The German development partners Deutsche Gesellschaft für Technische Zusammenarbeit (GTZ) and German Development Bank (KfW) financed PADEAR in the departments of Oueme and Mono in 1996. Since 2001, they also financed PADEAR in five municipalities of the Atakora Department and two municipalities of the Donga Department. In addition, the German development cooperation supports urban water supply through SONEB and its regional branches.
Thanks to the Netherlands' support, more than 300,000 people were provided with new water points. From 2007 to 2011, the Netherlands finance a program to improve rural water supply and sanitation. The national government of Benin also received funds for the implementation of a hand washing campaign. In addition, the gradual implementation of decentralization to local institutions and municipalities is supported.

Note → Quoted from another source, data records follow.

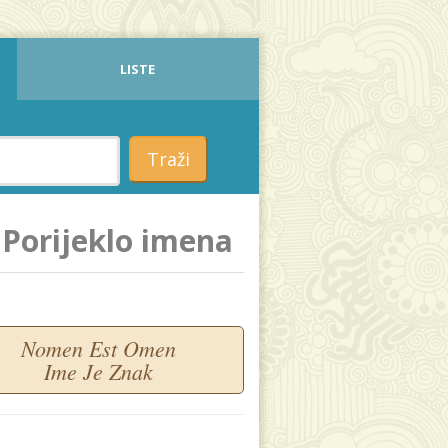
LISTE
Traži
Porijeklo imena
Nomen Est Omen
Ime Je Znak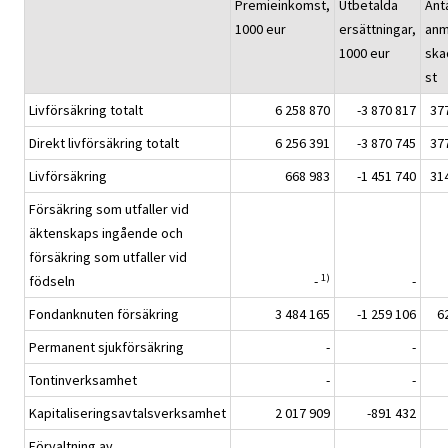
Premieinkomst,
Utbetalda
Ant
1000 eur
ersättningar,
anm
1000 eur
ska
st
Livförsäkring totalt
6 258 870
-3 870 817
37
Direkt livförsäkring totalt
6 256 391
-3 870 745
37
Livförsäkring
668 983
-1 451 740
31
Försäkring som utfaller vid
äktenskaps ingående och
försäkring som utfaller vid
1)
födseln
-
-
Fondanknuten försäkring
3 484 165
-1 259 106
6
Permanent sjukförsäkring
-
-
Tontinverksamhet
-
-
Kapitaliseringsavtalsverksamhet
2 017 909
-891 432
Förvaltning av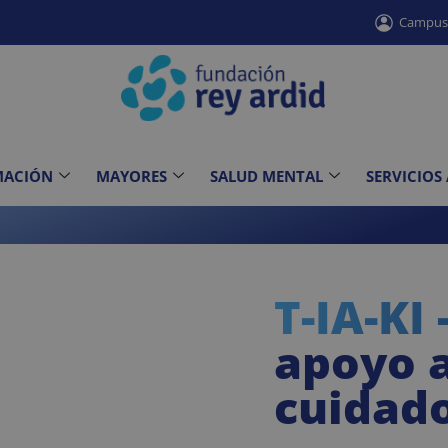
Campu
MACIÓN
MAYORES
SALUD MENTAL
SERVICIOS
T-IA-KI
apoyo 
cuidad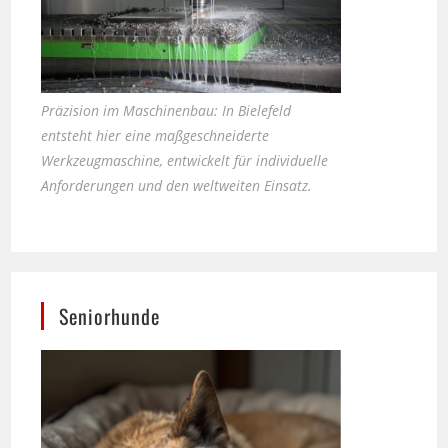
Präzision im Maschinenbau: In Bielefeld
entsteht hier eine maßgeschneiderte
Werkzeugmaschine, entwickelt für individuelle
Anforderungen und den weltweiten Einsatz.
Seniorhunde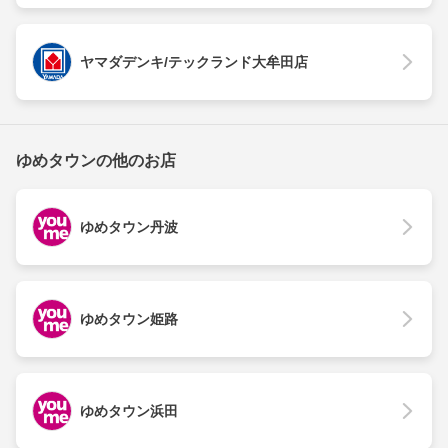
ヤマダデンキ/テックランド大牟田店
ゆめタウンの他のお店
ゆめタウン丹波
ゆめタウン姫路
ゆめタウン浜田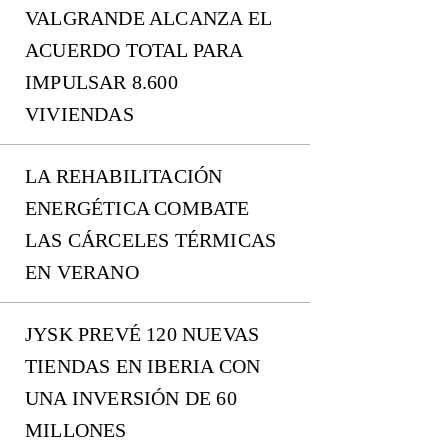
VALGRANDE ALCANZA EL
ACUERDO TOTAL PARA
IMPULSAR 8.600
VIVIENDAS
LA REHABILITACIÓN
ENERGÉTICA COMBATE
LAS CÁRCELES TÉRMICAS
EN VERANO
JYSK PREVÉ 120 NUEVAS
TIENDAS EN IBERIA CON
UNA INVERSIÓN DE 60
MILLONES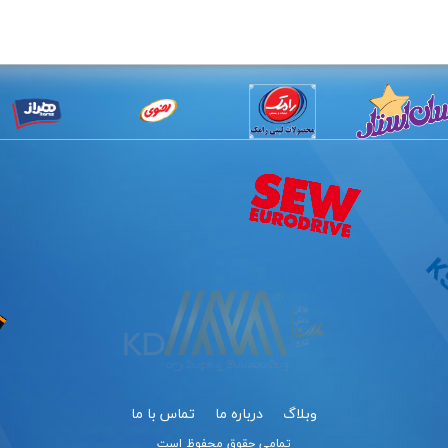
وبلاگ
درباره ما
تماس با ما
تمامی حقوق محفوظ است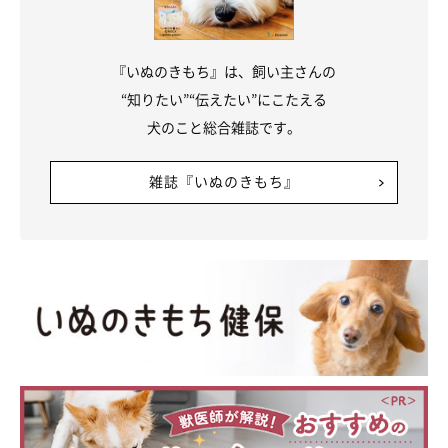
『いぬのきもち』は、飼い主さんの
“知りたい”“伝えたい”にこたえる
犬のこと総合雑誌です。
雑誌『いぬのきもち』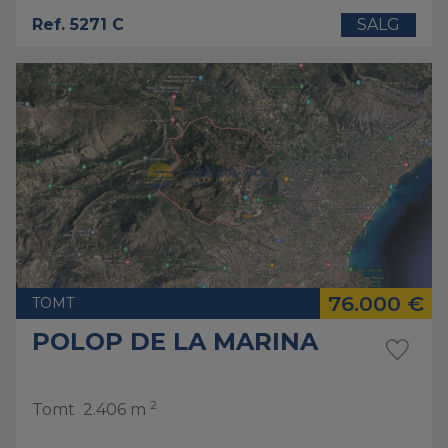
Ref. 5271 C
SALG
76.000 €
TOMT
POLOP DE LA MARINA
2
Tomt
2.406 m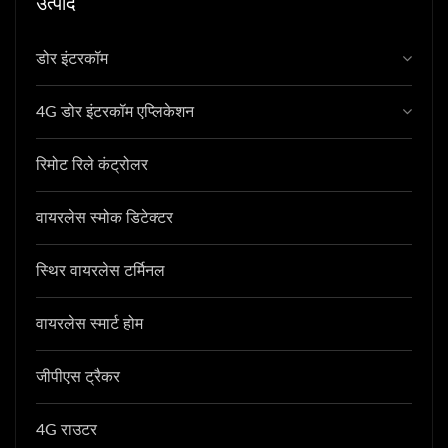
उत्पाद
डोर इंटरकॉम
4G डोर इंटरकॉम एप्लिकेशन
रिमोट रिले कंट्रोलर
वायरलेस स्मोक डिटेक्टर
स्थिर वायरलेस टर्मिनल
वायरलेस स्मार्ट होम
जीपीएस ट्रैकर
4G राउटर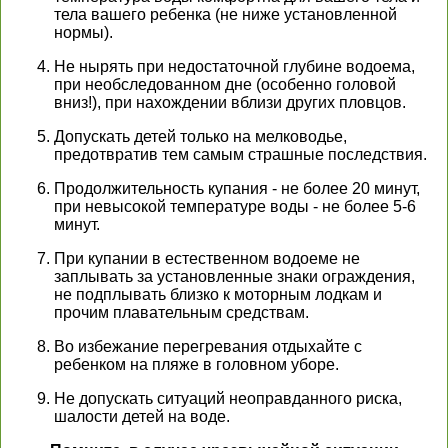
тела вашего ребенка (не ниже установленной
нормы).
Не нырять при недостаточной глубине водоема,
при необследованном дне (особенно головой
вниз!), при нахождении вблизи других пловцов.
Допускать детей только на мелководье,
предотвратив тем самым страшные последствия.
Продолжительность купания - не более 20 минут,
при невысокой температуре воды - не более 5-6
минут.
При купании в естественном водоеме не
заплывать за установленные знаки ограждения,
не подплывать близко к моторным лодкам и
прочим плавательным средствам.
Во избежание перегревания отдыхайте с
ребенком на пляже в головном уборе.
Не допускать ситуаций неоправданного риска,
шалости детей на воде.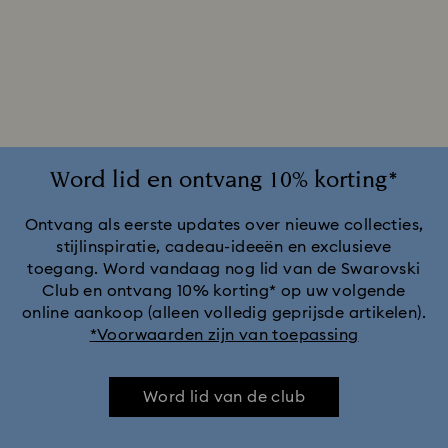
Word lid en ontvang 10% korting*
Ontvang als eerste updates over nieuwe collecties,
stijlinspiratie, cadeau-ideeën en exclusieve
toegang. Word vandaag nog lid van de Swarovski
Club en ontvang 10% korting* op uw volgende
online aankoop (alleen volledig geprijsde artikelen).
*Voorwaarden zijn van toepassing
Word lid van de club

Since 2003, the World Bank has supported the Republic of Benin through Poverty Reduction Support Credits (PRSCs). The first (2004–2005) and the second (2005–2006) PRSCs, which together provided US$50 million were both designed to help the implementation of the 2002 Poverty Reduction Strategy Paper and included support for improving water supply.
Second Decentralized City Management Together with the French Development Agency, the World Bank contributes to the Second Decentralized City Management program, which started in 2005 and is expected to end in 2010. The program's objective is to increase access to infrastructure and basic services in the Beninese cities of Cotonou, Porto-Novo, Parakou, Abomey-Calavi, Kandi and Lokossa. Under the program, basic infrastructure including sewerage is rehabilitated and/or constructed. Community participation and integration is supported, in particular in poor neighborhoods.
Water and Sanitation Program The World Bank's multi-donor partnership Water and Sanitation Program (WSP) is active in Benin and has established a country presence in 2004. The activities focus on the implementation of a strategy to reach the MDGs, in particular in rural areas, where the WSP supports the development and implementation of a communication action plan and a maintenance pilot project. Together with other development partners, the WSP seeks to introduce a strategy for urban water supply and sanitation. In addition, the WSP helps to develop a national hand washing initiative. The WSP works in a close partnership with the World Bank's Water and Urban Unit - West Africa and national development agencies.